Given how high expectations were for Obama, it is most impressive that he got the kind of win that will still resonate in more states. Clinton's hope, of course, is to get a big win in Florida on Tuesday. And despite the state not having any delegates, it will be hard for the press to ignore a contest in which more than a million voters go to the polls. Will that be enough to stop the Obama momentum? Don't forget that about a third of Florida voters have already voted early or absentee according to most estimations, so that is a big share of the vote that will not be affected by the South Carolina results -- and all indications are that Clinton has won big among that group.

Clinton's biggest problem right now is that her strategy is once again being put in question, just as it was after her Iowa loss. It is telling that Obama's collapse in New Hampshire did not lead to this kind of introspection, nor did his Nevada win. But watching the coverage last night, the consensus was that Bill Clinton was directly responsible for his wife's humiliating defeat.
And indeed, comments like the one Bill Clinton made yesterday undoubtedly crossed the line of what is acceptable. Asked an unrelated question in the afternoon, Bill unexpectedly brought up Jesse Jackson in a surprisingly transparent attempt to bring up race: "Jesse Jacksonwon South Carolina twice, in ’84 and ’88. And he ran a good campaign. Senator Obama has run a good campaign here, he has run a good campaign everywhere."

As the consensus now is that Bill Clinton is radioactive, he will no doubt become so with every one of his words being dissected. Obama's criticism that he is running against both Clintons will be treated much more legitimately after the South Carolina results. Expect a deluge of stories like this one from the New York Times.

It is worth asking, however, how much if at all Bill did hurt Hillary yesterday. There were two questions in the exit poll to measure Clinton's impact. First, Obama overwhelmingly prevailed among those who made up their mind in the past 3 days -- the period in which Bill's criticisms were the most widely aired. But of the 60% who said that Bill's campaigning was important in their choice, Obama was ahead but by a margin much inferior to his overall lead, so there is no explicit backlash registered here. Another statistic that we can use is Obama's 24% among white voters -- what accounts for his rise out of the teens? If it is whites reacting to an attempt to make the electorate polarized and make them look racist, Bill Clinton could indeed be faulted. Overall, this will force the Clinton camp to reassess how they want to use Bill Clinton.
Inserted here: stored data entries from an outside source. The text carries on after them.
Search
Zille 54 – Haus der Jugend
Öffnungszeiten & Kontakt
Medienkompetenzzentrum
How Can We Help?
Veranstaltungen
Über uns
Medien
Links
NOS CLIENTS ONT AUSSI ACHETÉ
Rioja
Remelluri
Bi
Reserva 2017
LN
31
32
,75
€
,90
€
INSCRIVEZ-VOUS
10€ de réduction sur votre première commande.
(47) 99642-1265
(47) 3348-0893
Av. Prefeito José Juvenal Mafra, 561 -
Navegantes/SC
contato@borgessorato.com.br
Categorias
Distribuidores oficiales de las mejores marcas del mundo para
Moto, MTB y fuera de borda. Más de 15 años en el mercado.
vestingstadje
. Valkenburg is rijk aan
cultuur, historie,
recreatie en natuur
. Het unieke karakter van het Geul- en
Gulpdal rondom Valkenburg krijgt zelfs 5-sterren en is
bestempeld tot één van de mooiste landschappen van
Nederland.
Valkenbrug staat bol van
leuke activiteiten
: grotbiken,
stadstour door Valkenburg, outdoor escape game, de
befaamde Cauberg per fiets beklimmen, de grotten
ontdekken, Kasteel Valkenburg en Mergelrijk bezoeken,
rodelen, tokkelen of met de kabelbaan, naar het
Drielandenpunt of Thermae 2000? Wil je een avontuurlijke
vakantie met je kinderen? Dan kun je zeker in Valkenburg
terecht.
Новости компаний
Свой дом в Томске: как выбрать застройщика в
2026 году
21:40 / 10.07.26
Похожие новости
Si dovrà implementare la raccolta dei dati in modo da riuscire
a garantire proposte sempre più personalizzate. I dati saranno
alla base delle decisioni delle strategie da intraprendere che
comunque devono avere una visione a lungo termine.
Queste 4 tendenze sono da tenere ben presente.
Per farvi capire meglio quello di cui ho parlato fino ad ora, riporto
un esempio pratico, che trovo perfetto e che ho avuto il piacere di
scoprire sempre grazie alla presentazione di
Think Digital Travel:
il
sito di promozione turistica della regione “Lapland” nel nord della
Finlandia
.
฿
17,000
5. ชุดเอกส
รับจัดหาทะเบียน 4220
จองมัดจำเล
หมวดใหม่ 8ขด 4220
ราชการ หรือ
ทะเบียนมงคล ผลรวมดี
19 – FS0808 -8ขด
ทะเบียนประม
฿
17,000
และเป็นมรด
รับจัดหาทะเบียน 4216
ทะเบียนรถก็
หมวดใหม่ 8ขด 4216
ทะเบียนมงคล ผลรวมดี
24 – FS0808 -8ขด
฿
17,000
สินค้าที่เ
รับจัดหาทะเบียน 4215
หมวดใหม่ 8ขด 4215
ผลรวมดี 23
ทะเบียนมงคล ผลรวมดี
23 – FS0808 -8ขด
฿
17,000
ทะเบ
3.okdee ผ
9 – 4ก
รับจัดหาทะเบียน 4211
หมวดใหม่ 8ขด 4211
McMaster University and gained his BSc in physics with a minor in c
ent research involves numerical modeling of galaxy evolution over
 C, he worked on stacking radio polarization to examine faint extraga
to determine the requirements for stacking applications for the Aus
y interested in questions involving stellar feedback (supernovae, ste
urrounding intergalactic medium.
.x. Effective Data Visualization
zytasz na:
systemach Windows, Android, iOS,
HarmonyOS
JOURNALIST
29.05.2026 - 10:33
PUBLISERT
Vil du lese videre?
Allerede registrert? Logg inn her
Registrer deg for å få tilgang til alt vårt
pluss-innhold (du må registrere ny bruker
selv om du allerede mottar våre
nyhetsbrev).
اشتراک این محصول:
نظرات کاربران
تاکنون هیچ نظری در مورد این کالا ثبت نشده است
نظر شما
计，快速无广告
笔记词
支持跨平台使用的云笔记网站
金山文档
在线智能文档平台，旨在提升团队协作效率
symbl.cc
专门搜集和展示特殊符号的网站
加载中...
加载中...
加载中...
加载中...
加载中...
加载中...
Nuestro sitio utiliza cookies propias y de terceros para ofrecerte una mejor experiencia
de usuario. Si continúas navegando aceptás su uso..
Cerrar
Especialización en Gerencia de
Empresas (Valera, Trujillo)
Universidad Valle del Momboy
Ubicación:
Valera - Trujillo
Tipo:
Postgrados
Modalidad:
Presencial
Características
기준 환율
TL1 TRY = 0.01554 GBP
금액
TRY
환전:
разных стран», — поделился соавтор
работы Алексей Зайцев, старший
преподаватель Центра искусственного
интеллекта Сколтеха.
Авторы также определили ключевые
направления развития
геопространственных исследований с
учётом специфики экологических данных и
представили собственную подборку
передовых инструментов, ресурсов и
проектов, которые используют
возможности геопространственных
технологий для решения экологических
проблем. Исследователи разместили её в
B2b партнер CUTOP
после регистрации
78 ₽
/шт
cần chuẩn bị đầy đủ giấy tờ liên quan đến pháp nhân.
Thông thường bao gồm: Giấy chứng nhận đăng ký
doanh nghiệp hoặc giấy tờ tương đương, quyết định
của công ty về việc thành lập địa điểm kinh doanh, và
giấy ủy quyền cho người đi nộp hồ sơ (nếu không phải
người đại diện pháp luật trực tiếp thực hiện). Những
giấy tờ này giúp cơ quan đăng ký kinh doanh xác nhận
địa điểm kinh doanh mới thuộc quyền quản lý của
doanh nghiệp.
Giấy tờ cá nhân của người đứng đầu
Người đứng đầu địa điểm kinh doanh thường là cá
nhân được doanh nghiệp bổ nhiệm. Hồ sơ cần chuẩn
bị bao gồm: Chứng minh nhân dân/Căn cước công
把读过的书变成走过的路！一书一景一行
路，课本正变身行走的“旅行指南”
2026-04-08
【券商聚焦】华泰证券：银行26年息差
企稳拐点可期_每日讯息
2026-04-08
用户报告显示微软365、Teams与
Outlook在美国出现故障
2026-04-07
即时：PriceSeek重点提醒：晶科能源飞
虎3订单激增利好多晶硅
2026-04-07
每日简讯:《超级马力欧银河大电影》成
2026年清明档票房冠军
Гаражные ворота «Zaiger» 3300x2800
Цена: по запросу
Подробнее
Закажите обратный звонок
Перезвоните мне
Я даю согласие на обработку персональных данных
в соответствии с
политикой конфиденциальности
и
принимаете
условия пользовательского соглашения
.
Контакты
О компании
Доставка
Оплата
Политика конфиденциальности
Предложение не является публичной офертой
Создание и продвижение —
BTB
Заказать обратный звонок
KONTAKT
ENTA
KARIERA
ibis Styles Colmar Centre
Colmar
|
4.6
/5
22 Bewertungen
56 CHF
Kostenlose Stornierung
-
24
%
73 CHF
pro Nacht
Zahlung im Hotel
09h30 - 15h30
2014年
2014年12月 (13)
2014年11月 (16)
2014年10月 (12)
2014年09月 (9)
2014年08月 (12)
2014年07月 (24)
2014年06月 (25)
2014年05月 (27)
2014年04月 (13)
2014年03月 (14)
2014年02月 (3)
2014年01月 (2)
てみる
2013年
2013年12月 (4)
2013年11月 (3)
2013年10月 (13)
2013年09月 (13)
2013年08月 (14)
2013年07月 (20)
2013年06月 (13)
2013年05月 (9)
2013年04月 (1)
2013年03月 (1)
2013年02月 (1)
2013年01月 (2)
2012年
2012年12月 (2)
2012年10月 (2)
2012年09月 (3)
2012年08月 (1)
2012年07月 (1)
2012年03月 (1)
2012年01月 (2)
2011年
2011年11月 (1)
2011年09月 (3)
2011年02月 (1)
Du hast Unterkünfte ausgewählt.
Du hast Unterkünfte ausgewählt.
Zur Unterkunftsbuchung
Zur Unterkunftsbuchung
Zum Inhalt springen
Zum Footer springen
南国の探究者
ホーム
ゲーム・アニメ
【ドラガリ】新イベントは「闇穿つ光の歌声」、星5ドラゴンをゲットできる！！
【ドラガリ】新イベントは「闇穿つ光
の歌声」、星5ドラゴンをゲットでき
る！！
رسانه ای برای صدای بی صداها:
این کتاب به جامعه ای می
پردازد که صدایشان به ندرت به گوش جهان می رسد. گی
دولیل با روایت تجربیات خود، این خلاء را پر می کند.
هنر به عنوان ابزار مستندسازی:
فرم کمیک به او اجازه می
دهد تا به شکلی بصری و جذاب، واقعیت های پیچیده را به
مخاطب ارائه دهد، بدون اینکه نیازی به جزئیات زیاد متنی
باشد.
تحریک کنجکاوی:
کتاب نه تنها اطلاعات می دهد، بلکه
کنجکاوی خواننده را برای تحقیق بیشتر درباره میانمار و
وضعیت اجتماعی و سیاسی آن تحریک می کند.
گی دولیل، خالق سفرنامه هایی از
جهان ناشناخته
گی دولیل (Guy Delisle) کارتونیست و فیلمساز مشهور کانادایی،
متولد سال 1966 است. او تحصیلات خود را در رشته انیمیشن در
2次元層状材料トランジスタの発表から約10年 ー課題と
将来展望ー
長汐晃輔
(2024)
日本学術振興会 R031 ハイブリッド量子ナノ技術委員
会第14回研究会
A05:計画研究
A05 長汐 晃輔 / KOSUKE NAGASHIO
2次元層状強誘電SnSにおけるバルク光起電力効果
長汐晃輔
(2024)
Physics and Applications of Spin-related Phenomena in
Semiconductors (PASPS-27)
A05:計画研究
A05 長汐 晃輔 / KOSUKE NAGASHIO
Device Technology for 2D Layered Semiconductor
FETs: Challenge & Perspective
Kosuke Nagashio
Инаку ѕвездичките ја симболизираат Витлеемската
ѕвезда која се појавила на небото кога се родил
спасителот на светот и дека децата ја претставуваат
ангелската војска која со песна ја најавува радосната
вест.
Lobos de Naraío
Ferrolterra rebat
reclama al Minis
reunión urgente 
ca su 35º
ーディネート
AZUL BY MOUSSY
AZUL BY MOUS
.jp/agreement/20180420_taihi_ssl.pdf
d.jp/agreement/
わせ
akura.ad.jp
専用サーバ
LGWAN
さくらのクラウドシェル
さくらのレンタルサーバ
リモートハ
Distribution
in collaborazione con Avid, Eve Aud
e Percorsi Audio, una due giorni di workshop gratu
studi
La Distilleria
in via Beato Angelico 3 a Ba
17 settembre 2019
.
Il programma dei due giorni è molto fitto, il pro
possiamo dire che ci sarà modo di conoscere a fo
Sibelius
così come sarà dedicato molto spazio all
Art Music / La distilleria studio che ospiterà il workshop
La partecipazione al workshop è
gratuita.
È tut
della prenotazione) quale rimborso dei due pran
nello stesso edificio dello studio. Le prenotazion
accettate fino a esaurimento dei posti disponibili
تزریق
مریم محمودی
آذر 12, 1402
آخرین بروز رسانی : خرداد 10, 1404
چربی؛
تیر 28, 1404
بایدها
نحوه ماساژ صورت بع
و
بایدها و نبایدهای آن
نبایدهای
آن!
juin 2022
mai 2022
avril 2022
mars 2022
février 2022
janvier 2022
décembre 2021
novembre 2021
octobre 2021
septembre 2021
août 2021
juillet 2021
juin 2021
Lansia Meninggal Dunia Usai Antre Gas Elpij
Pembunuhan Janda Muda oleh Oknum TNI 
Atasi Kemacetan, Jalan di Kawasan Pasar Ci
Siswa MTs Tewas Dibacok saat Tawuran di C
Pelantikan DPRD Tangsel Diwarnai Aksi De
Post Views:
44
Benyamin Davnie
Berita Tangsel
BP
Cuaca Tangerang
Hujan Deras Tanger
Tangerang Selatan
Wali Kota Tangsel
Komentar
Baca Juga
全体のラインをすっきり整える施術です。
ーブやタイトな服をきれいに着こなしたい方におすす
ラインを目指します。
And just like that the campaign goes national. The candidates cannot really campaign in Florida -- though Clinton will reportedly travel there for private fundraiser! -- so they now have to concentrate on February 5th. Obama will have to transition fast from states in which he had campaigned for months and in which he had an impeccable organization to states in which he will have to rely on momentum and buzz to counter Clinton's organizational advantage. The polls still show Hillary with significant leads in most Feb. 5th states, for example in California and Missouri, for example, that Obama needs to target; he particularly needs to attack the interior states to show that Clinton has trouble winning anywhere but the coasts.

The next few days will tell us how much South Carolina has changed the situation in the Democratic race, though remember how short-lived Obama's bounce out of Iowa (or Clinton's bounce out of New Hampshire and Nevada) ended up being.